▶ [Exercise prompt]
Every line of the records below that has the word "elements" should be copied.

▶ [Task inputs]
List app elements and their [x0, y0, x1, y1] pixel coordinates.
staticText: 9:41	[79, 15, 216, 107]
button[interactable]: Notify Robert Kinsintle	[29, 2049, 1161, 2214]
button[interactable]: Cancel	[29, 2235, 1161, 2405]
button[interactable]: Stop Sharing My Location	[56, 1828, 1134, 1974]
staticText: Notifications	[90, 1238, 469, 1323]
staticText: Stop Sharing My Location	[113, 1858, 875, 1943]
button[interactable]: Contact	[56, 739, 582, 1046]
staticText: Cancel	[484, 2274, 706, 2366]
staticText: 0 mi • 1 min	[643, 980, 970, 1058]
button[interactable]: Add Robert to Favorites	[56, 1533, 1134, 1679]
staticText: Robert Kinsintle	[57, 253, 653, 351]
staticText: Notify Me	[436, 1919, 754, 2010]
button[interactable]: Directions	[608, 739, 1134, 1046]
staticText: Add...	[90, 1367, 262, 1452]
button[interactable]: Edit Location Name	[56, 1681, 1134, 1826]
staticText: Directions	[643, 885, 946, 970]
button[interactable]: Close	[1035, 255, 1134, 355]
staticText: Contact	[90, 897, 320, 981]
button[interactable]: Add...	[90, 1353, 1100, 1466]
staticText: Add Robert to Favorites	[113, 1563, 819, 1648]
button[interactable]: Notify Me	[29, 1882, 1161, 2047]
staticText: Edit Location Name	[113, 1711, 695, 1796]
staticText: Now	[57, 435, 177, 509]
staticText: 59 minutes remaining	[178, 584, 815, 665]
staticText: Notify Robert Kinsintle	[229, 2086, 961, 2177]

--

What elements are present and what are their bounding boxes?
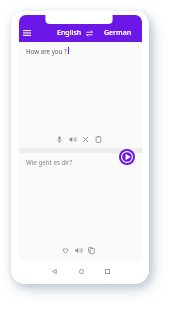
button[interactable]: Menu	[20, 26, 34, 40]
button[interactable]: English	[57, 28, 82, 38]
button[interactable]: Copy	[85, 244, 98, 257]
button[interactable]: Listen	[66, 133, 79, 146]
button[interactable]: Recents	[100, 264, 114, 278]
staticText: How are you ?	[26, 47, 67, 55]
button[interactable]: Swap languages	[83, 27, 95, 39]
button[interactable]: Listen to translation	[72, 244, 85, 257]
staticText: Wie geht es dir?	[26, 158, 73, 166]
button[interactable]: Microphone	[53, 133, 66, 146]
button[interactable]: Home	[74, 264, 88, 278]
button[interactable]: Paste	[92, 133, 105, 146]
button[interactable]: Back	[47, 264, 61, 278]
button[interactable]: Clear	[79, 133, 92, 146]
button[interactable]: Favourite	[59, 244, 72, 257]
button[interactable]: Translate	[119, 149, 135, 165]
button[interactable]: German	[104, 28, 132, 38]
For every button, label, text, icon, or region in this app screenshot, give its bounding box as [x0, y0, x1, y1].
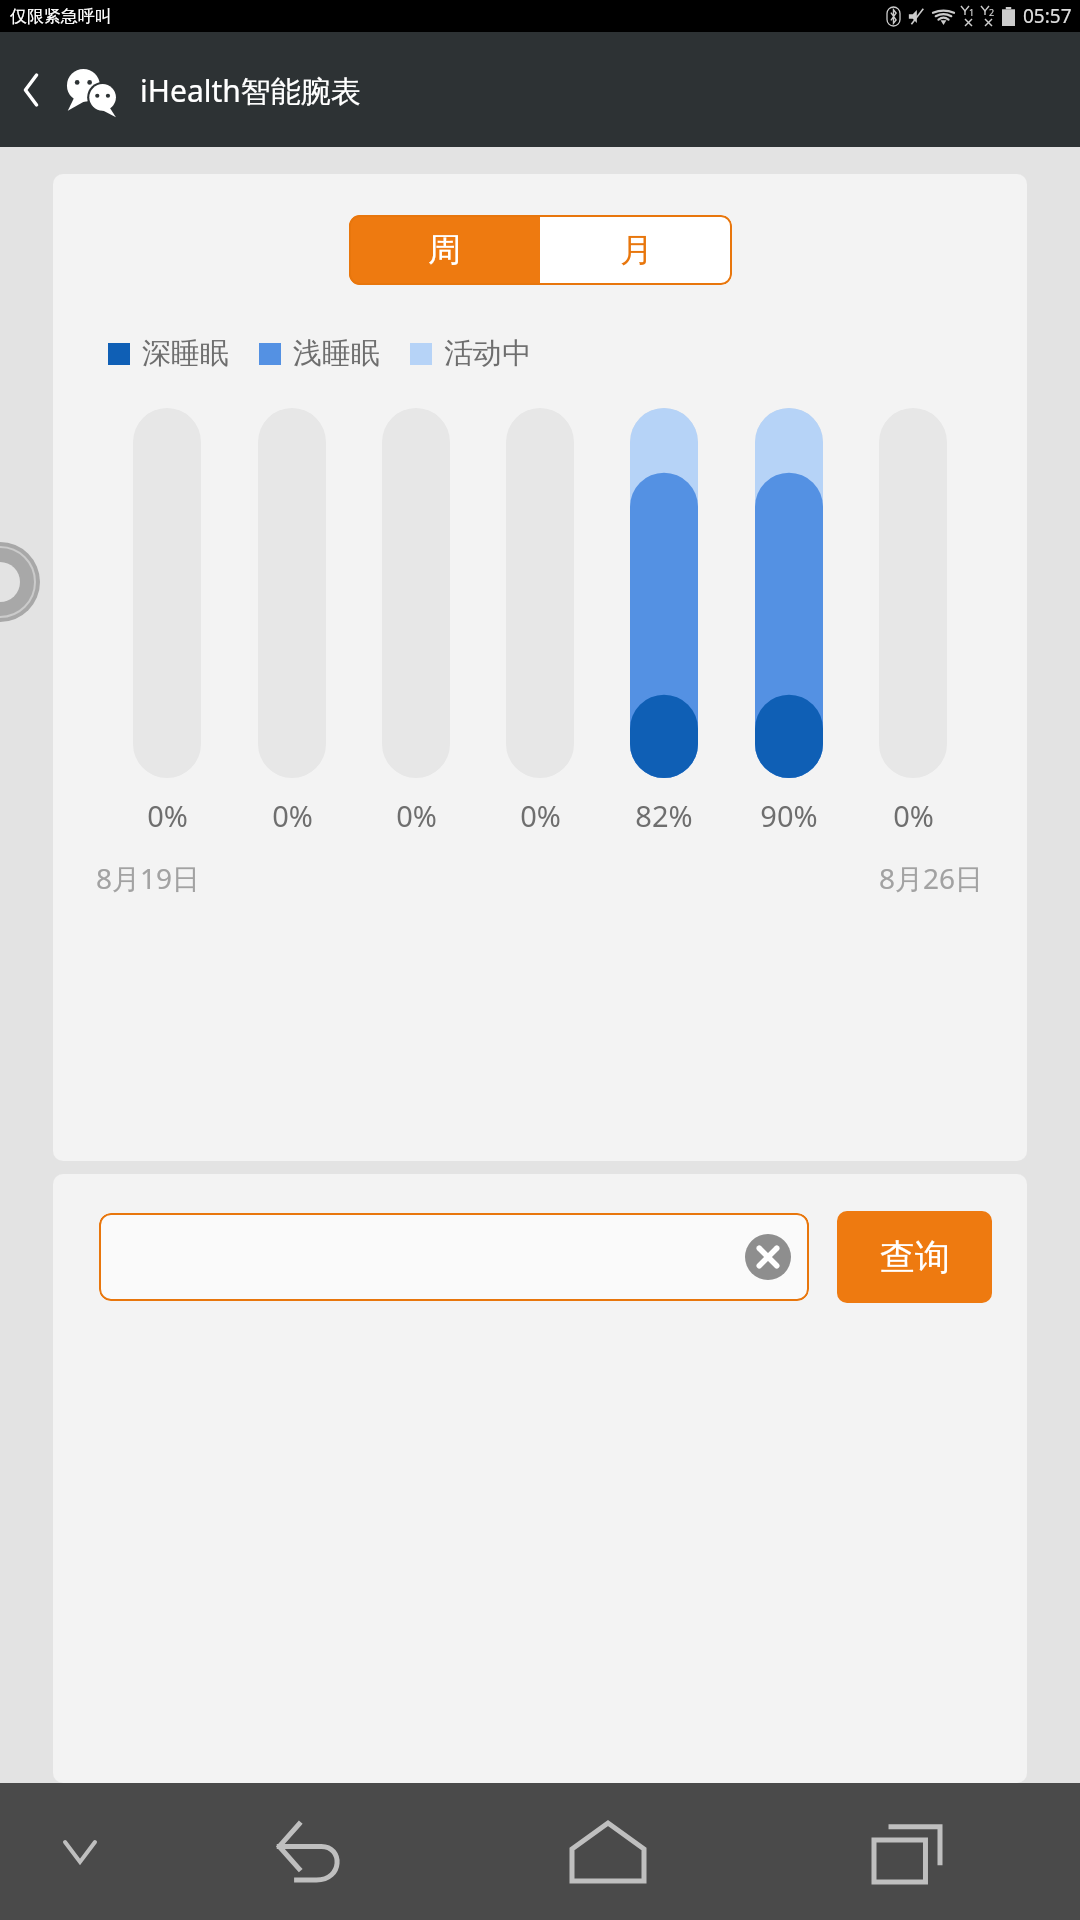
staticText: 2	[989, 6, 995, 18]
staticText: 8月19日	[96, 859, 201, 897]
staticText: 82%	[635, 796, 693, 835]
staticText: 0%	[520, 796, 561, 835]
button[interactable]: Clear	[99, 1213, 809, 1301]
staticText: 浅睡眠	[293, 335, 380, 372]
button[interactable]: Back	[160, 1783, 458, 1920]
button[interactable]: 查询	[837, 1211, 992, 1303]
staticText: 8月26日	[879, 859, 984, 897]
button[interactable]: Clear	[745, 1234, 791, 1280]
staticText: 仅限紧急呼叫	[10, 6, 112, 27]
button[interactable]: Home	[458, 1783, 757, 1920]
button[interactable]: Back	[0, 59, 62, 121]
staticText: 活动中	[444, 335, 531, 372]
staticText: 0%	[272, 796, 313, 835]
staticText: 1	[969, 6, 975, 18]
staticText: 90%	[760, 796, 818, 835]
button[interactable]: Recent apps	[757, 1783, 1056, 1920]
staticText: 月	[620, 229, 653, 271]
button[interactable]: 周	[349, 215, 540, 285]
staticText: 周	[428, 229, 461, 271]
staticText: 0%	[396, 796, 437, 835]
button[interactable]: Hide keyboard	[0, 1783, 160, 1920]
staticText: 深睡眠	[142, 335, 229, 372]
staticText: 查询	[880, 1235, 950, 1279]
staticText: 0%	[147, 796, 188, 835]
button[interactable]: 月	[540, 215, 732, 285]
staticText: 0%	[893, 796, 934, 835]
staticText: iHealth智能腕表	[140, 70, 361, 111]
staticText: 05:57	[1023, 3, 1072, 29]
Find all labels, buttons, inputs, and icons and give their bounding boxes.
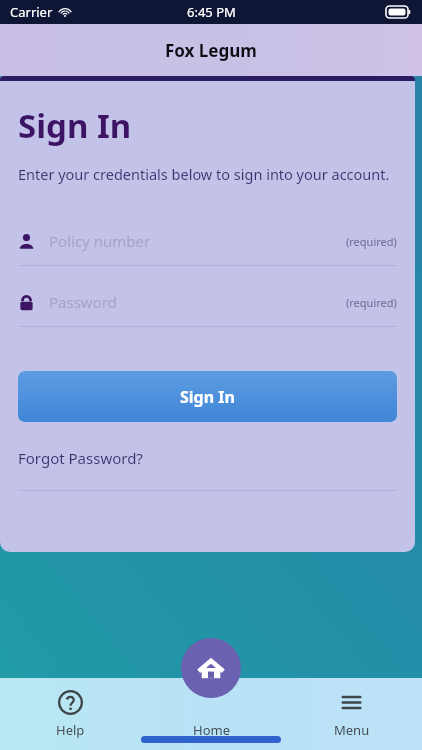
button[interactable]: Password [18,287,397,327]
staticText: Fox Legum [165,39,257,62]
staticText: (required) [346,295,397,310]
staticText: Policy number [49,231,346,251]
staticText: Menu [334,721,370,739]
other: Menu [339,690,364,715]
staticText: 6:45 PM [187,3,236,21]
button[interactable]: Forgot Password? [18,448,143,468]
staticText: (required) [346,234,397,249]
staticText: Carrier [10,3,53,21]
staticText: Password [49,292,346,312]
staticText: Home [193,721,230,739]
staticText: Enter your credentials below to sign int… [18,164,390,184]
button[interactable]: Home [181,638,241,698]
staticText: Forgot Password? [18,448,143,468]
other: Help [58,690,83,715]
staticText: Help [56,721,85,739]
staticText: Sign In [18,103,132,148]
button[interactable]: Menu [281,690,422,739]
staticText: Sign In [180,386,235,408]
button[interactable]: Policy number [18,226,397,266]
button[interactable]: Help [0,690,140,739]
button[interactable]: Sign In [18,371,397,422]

--

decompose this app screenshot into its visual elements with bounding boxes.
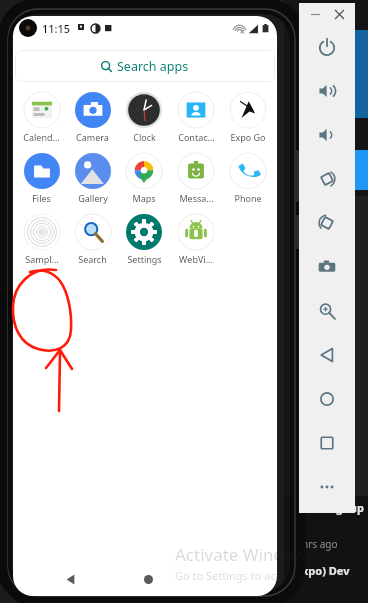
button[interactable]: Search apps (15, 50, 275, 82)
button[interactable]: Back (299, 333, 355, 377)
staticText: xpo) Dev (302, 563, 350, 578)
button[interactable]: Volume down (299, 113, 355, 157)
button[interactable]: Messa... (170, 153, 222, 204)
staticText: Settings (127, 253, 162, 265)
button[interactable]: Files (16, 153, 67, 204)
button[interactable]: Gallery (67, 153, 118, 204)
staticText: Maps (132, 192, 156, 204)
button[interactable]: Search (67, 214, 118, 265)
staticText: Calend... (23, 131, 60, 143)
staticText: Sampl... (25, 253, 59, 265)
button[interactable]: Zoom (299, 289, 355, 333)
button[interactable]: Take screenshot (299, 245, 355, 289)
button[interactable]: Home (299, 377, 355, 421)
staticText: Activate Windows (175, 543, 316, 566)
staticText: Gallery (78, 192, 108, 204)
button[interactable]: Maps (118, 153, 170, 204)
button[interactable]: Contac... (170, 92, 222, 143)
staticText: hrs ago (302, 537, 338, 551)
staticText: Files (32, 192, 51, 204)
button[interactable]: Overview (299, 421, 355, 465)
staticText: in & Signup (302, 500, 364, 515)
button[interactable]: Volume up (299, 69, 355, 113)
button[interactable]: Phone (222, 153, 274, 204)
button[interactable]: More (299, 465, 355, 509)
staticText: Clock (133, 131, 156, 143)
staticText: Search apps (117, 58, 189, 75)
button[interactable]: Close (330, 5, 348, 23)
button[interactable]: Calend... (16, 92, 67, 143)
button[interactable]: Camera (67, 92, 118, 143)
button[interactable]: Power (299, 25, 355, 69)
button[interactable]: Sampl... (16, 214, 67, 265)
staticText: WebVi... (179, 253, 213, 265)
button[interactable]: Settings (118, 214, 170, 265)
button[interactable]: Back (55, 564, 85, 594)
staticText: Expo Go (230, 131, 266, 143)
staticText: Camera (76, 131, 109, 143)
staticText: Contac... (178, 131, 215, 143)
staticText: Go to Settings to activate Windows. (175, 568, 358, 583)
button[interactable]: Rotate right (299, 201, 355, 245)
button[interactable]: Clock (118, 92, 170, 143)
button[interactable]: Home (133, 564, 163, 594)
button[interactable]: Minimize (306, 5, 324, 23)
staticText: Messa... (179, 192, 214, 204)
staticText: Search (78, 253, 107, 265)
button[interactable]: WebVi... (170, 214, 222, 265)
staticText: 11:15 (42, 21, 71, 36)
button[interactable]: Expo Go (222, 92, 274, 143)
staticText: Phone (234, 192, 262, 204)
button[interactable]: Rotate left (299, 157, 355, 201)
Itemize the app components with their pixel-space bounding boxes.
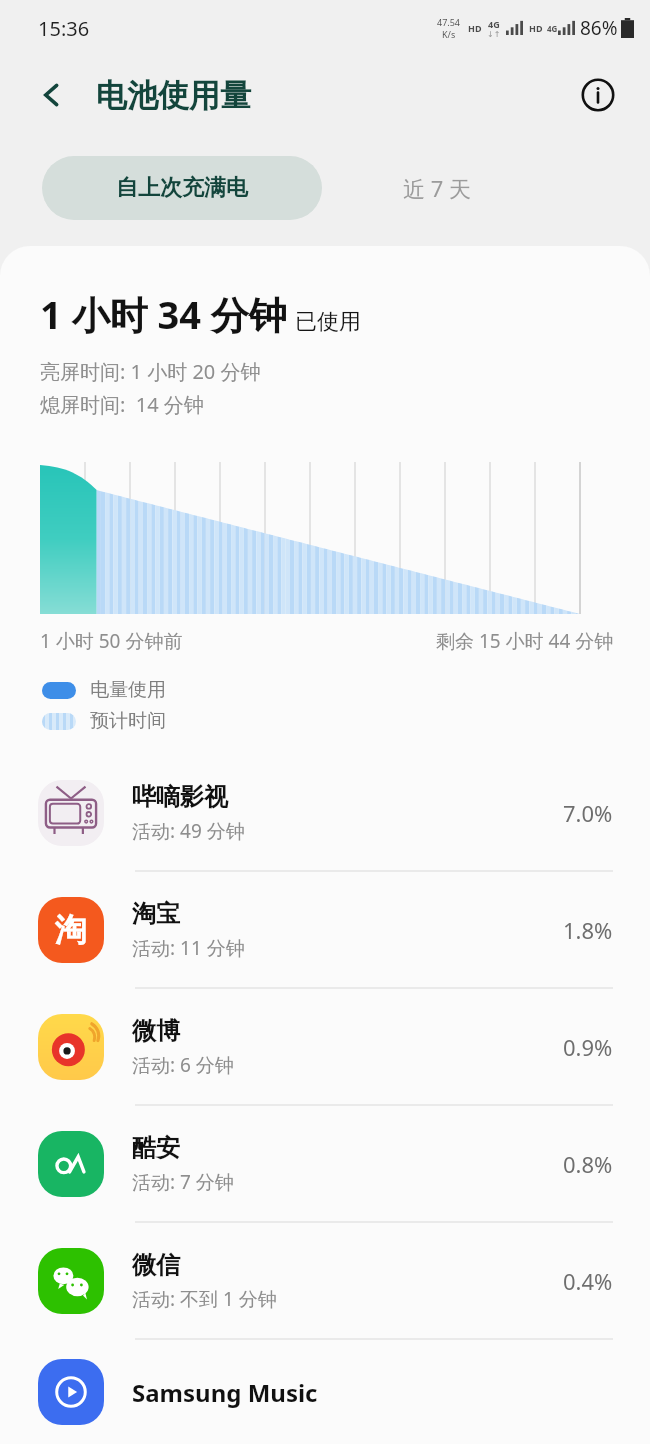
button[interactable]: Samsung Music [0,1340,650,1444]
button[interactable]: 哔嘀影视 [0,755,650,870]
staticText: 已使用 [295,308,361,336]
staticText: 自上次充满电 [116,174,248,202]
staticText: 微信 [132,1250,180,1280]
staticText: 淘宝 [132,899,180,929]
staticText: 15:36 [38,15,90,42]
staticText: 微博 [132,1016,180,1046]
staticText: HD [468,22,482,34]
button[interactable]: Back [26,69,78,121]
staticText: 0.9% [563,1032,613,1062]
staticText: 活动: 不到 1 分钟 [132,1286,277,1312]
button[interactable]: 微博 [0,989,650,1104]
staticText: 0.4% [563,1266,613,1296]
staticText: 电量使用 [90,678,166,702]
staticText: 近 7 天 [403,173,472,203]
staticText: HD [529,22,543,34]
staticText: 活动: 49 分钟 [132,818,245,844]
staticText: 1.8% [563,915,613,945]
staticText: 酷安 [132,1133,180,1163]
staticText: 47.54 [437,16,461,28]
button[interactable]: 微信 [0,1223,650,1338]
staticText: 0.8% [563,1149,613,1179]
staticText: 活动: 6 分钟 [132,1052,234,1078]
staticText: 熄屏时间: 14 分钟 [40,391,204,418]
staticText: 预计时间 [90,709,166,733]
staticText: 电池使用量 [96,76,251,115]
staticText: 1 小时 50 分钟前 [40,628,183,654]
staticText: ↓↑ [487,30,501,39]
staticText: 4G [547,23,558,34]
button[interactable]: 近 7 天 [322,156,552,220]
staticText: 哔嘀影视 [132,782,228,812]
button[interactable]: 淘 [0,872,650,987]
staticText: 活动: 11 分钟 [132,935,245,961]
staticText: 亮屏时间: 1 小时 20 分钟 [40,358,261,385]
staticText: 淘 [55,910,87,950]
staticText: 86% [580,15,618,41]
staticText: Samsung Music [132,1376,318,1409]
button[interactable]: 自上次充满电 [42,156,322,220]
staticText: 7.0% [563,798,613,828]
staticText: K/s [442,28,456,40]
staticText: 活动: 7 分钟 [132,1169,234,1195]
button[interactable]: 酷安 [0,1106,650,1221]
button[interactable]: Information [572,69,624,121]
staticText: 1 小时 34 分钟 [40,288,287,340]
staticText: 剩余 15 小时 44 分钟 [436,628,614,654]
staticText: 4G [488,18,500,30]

▶ [Result for this exercise]
List app elements and their [x0, y0, x1, y1] pixel coordinates.
What elements are present and what are their bounding boxes?
decompose this app screenshot into its visual elements with bounding boxes.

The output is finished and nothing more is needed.